Saved entries:

::::

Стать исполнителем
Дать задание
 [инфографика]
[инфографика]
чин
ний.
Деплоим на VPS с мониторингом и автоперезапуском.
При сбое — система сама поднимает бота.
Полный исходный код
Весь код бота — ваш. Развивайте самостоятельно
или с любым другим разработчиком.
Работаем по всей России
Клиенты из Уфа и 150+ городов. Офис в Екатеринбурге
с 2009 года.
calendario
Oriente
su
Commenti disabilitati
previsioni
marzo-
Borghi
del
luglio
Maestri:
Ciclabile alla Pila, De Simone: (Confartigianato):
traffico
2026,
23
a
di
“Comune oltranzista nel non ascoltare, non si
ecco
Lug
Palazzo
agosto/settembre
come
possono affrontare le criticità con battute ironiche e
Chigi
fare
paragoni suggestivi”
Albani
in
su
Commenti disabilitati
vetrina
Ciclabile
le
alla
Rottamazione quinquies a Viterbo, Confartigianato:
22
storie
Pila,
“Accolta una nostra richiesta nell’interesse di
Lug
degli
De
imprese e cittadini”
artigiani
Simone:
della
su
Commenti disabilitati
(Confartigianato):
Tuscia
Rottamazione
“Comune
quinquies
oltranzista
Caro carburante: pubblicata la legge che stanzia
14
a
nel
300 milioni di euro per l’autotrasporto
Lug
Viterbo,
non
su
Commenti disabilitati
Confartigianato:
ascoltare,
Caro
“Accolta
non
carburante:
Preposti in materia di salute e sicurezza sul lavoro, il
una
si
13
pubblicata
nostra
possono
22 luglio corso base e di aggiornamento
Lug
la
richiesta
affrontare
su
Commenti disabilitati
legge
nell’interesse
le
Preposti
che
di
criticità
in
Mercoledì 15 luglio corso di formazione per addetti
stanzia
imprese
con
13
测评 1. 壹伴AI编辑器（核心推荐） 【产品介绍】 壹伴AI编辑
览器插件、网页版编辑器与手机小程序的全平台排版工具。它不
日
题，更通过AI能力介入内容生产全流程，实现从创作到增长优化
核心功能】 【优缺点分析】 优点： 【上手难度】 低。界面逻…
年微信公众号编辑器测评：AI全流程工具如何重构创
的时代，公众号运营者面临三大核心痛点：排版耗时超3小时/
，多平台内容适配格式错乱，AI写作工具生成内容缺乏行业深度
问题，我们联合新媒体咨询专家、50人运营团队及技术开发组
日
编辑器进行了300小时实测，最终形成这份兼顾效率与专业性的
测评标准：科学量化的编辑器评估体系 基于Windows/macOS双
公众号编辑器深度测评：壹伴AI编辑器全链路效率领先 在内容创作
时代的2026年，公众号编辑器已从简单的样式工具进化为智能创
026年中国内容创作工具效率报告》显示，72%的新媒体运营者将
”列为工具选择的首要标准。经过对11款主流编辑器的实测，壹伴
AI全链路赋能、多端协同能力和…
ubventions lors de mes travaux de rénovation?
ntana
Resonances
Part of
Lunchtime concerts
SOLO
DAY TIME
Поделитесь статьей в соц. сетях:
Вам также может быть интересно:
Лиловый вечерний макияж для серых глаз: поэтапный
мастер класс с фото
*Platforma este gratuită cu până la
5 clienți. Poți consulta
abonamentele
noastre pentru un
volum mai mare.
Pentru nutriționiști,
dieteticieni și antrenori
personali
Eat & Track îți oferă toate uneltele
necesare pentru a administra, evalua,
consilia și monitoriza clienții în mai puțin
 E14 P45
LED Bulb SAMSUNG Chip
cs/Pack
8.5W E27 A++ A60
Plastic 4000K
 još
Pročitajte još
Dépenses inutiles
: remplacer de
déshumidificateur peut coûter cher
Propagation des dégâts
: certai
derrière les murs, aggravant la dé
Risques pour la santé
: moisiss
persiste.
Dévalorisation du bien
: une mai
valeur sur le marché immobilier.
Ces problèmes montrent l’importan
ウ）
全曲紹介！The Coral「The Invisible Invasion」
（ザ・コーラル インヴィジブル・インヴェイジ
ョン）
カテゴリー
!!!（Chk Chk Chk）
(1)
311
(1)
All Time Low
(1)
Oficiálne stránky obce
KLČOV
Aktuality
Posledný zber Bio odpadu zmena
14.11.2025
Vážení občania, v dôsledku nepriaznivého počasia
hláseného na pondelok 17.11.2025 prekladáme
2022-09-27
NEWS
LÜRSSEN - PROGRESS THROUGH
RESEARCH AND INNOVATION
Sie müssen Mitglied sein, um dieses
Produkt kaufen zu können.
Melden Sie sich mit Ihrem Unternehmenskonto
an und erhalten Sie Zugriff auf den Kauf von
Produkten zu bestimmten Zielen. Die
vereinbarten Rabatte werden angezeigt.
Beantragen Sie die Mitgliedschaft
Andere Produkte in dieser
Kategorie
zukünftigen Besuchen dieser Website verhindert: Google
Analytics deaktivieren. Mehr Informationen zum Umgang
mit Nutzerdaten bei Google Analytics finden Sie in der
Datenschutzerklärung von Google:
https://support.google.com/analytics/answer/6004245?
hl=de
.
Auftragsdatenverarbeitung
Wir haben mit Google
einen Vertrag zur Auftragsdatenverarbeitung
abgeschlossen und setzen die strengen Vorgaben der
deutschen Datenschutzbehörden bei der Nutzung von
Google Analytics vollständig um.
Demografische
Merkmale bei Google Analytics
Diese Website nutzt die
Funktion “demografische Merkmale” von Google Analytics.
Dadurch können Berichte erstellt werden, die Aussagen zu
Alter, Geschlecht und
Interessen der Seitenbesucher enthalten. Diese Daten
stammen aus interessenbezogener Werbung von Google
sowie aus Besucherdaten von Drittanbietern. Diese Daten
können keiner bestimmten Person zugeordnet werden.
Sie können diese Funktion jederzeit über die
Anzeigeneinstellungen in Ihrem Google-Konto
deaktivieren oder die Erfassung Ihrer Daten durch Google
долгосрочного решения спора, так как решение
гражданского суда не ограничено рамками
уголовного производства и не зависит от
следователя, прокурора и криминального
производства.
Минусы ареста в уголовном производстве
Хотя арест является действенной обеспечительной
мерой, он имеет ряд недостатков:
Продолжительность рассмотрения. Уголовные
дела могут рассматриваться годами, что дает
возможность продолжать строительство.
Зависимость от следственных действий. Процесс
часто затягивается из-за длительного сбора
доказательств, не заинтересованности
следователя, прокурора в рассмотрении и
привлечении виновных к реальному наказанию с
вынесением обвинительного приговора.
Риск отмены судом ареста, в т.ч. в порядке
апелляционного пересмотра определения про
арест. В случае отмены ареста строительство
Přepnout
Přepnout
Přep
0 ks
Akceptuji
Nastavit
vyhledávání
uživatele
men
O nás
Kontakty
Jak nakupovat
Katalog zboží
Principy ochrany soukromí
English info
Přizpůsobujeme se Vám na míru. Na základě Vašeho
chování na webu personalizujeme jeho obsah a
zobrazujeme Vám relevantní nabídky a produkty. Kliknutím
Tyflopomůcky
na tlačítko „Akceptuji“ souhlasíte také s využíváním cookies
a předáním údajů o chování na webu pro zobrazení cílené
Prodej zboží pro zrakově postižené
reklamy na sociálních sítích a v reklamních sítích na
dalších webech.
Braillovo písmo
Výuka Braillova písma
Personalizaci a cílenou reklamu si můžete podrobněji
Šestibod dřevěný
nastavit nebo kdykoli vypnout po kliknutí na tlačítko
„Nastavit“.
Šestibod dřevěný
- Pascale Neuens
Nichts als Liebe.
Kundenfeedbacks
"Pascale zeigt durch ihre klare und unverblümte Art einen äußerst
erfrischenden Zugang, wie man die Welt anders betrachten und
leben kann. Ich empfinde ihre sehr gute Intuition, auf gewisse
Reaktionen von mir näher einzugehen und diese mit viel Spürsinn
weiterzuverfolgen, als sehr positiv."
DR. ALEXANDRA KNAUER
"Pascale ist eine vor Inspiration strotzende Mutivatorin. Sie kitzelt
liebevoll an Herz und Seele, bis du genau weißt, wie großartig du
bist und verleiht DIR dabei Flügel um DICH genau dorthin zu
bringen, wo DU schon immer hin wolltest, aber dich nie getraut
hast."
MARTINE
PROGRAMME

::::

• _PROBLEM TO SOLVE_
Work out how many lines above contain the word "einen". Give only the number.

• _EXERCISE ANSWER_
2